The number of unregistered cryptocurrency-related businesses continues to outweigh those signed up with the United Kingdom’s Financial Conduct Authority. Crypto.com became the latest business from the cryptocurrency ecosystem to register with the FCA, joining a list of a confirmed 37 companies with the green light to offer services in the country.
Just seven businesses have gone through the registration process in 2022 to achieve Money Laundering Regulations approval, which includes eToro UK, DRW Global Markets LTD, Zodia Markets (UK) Limited, Uphold Europe Limited, Rubicon Digital UK Limited and Wintermute Trading LTD. Crypto.com is the seventh, registered under FORIS DAX UK Limited.
The FCA has also compiled a list of U.K.-based businesses that continue to carry out ‘crypto asset activity’ without being registered with the FCA for Anti-Money Laundering (AML) purposes. The list is extensive, mainly featuring firms offering a variety of cryptocurrency trading and foreign exchange services.
New cryptocurrency-focused regulations were instituted in January 2020 to allow the FCA to supervise businesses operating in the space and enforce AML and counter-terrorism financing regulations.

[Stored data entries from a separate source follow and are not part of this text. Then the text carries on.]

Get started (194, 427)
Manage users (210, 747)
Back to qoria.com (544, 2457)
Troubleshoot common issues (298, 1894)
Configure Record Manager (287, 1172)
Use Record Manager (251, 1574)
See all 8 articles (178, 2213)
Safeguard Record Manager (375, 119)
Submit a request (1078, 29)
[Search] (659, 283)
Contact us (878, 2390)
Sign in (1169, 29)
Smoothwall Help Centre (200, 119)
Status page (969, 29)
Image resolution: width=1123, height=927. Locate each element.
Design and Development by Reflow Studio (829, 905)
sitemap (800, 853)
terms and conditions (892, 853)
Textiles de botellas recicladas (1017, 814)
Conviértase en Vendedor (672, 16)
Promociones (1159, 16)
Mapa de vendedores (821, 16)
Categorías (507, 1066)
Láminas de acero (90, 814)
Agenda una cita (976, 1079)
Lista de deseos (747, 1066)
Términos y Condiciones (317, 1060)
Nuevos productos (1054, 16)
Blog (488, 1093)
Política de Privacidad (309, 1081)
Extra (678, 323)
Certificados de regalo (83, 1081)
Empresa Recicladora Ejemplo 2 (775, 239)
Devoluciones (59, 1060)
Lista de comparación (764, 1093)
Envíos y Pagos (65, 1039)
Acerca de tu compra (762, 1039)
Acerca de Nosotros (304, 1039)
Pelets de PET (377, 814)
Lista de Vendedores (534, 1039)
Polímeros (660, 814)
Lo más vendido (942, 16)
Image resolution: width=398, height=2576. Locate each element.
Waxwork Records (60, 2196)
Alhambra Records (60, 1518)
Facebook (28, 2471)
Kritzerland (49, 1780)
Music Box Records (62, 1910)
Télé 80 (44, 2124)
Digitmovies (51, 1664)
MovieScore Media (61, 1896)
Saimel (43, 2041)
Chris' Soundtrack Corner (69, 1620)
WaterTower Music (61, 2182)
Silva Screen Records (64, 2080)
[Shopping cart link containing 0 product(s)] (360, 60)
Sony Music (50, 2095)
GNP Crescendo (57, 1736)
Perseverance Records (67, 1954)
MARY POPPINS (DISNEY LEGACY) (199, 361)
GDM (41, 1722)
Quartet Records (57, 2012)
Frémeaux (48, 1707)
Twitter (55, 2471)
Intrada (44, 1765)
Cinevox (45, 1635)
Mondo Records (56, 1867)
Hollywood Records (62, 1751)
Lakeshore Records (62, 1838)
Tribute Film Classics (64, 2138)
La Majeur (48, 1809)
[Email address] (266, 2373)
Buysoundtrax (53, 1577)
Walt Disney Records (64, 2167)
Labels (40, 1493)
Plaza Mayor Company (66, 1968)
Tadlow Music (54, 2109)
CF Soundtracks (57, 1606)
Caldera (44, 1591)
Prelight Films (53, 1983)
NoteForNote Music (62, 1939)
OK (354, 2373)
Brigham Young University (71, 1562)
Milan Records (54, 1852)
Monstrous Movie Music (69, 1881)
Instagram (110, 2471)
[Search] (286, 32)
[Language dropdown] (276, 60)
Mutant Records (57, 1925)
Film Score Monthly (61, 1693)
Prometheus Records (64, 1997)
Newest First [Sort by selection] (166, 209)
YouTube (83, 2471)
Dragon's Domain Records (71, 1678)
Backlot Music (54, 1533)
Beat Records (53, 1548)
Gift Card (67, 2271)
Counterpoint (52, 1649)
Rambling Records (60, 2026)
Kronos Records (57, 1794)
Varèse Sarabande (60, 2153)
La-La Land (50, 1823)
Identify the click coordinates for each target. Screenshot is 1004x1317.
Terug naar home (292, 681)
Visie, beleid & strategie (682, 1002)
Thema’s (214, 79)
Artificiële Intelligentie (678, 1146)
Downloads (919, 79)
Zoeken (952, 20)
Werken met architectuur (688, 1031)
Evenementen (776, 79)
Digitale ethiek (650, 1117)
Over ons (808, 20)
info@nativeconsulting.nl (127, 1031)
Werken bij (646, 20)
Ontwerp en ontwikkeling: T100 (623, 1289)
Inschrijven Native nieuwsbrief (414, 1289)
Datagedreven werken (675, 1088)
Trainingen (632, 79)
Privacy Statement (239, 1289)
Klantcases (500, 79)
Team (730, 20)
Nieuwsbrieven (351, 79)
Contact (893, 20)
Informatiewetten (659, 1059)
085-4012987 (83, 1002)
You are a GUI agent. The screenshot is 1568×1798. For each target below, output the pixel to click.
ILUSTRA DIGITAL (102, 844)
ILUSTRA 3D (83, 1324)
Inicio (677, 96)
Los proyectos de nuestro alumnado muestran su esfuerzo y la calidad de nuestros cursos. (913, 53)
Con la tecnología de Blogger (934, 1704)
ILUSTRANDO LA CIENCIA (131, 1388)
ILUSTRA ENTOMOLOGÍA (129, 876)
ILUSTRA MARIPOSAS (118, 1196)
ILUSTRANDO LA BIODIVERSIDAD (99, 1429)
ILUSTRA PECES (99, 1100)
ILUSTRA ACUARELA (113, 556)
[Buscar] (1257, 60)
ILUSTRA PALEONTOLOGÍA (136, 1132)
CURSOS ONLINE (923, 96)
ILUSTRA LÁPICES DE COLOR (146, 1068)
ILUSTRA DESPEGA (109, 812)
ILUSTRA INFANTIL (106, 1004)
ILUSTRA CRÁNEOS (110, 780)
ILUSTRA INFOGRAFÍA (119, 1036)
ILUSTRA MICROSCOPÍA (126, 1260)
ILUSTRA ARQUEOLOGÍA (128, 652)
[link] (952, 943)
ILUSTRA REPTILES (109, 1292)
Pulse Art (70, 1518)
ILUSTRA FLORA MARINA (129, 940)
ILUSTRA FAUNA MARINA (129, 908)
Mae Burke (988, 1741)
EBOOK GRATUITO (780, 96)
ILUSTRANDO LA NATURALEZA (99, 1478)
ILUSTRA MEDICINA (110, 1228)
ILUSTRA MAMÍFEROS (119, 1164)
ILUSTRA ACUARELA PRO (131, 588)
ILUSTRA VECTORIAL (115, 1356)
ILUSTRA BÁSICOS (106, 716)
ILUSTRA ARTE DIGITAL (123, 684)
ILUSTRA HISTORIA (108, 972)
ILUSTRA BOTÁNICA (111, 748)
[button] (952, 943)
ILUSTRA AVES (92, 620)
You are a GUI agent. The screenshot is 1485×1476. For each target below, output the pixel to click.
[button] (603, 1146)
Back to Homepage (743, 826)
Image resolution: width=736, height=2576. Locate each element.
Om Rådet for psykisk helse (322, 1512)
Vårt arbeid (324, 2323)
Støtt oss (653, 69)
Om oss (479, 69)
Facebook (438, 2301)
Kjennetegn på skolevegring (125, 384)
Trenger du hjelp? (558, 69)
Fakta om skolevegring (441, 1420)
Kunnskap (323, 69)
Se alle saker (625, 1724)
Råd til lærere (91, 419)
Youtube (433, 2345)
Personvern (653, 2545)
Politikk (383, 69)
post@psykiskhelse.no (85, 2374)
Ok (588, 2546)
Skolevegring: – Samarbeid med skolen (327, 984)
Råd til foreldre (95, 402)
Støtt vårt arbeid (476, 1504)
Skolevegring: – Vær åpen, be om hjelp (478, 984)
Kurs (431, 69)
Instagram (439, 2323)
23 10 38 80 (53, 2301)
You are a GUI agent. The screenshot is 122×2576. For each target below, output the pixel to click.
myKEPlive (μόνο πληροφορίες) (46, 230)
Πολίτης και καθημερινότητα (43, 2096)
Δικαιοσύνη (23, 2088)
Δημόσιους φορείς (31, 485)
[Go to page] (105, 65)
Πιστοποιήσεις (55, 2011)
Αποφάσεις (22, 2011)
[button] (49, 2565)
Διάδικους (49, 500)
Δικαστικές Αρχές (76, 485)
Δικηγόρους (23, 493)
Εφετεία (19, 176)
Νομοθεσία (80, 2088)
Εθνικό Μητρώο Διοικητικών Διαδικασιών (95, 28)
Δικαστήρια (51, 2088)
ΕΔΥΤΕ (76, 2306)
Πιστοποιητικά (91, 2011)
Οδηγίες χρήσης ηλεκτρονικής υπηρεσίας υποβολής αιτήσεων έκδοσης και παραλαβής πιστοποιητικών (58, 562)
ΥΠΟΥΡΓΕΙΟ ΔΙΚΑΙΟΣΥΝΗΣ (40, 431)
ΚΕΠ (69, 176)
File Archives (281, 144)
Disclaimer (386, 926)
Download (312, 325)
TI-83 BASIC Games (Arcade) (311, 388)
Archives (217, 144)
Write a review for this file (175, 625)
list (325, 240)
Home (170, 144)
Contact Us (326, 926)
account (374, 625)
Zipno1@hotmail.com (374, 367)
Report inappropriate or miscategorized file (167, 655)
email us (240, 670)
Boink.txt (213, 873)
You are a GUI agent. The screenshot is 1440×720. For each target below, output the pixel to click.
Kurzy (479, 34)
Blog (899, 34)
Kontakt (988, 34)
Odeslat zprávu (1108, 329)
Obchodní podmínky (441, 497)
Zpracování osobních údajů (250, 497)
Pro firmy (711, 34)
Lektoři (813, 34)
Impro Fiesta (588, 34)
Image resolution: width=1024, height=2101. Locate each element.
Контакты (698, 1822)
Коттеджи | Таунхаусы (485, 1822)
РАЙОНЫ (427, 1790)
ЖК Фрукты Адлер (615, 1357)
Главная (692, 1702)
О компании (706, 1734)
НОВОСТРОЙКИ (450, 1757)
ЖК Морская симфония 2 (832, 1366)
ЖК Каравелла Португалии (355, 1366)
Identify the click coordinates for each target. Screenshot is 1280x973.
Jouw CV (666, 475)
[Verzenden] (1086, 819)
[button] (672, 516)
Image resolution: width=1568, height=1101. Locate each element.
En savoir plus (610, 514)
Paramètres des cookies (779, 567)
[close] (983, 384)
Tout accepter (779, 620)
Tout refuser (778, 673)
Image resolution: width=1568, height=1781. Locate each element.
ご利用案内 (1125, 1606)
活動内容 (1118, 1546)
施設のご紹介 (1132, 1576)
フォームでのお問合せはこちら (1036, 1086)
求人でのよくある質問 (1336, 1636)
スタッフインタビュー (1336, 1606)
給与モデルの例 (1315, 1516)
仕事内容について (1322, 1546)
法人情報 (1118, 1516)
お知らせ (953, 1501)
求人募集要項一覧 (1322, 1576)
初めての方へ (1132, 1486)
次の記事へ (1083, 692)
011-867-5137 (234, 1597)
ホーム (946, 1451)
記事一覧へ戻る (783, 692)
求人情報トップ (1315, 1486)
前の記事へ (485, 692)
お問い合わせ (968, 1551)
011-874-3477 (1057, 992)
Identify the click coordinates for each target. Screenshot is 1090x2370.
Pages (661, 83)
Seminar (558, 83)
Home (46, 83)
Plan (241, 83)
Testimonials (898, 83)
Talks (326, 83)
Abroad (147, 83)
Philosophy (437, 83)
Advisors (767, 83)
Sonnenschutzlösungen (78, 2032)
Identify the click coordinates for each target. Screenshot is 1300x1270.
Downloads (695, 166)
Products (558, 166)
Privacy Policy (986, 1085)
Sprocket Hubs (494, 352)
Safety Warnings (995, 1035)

Companies were given just over a year to submit applications to be eligible for a temporary registration regime (TRR), while failure to do so and continue operating could be deemed a criminal offense.
Related: Enforcement and adoption: What do UK’s recent regulatory aims for crypto mean?
Cointelegraph reached out to the FCA to discuss its regulatory reach over the industry, the process of the temporary registration regime and the number of unregistered entities currently operating. The organization stressed that it does not oversee the entire cryptocurrency landscape and that it does not hold consumer protection powers.
The FCA also noted that it was limited in registering U.K.-based cryptocurrency exchanges for Anti-Money Laundering purposes. It further explained that the TRR was set up to allow crypto firms already attempting to register to retain temporary trading permissions during the process.
During the TRR, firms could still apply to register with the FCA and can continue to do so after the cut-off in April 2022. The regulator also stressed that firms should not trade until they have registered. The FCA concluded assessments of all firms during the TRR, except those where it was deemed necessary to continue to have temporary registration.
The latest FCA list of firms with temporary registration had just one company listed as of Aug. 17. Revolut, which offers a host of digital banking services, is the sole business on this list which has slowly seen companies drop off through 2021 and 2022. The FCA would not comment on the individual firm’s ongoing temporary registration status.
A spokesperson for the FCA told Cointelegraph that the standards it set for registration were aimed at providing a safe environment for investors while supporting the innovation promised by the industry:
“Successful registration depends upon a firm meeting the minimum standards we expect to prevent money laundering and terrorist financing, and we have seen too many financial crime red flags missed by the crypto asset businesses seeking registration.”
The FCA will continue to process registration applications for cryptocurrency exchanges and service providers, stressing the importance of minimum standards to ensure provision of adequate systems to identify and prevent the flow of funds linked to criminal activities:
“We have seen, as a result, new regulated firms, many of them drawing on the use of crypto or its underlying technology. Strong, well-respected regulation helps innovators by providing consumer and investor confidence.”
While the FCA admitted that it lacked the teeth to crack down on unregistered operators in the country, it continues to keep tabs on these organizations. The spokesperson highlighted the fact that the U.K. Parliament controls regulatory perimeters and ultimately determines what the authority regulates.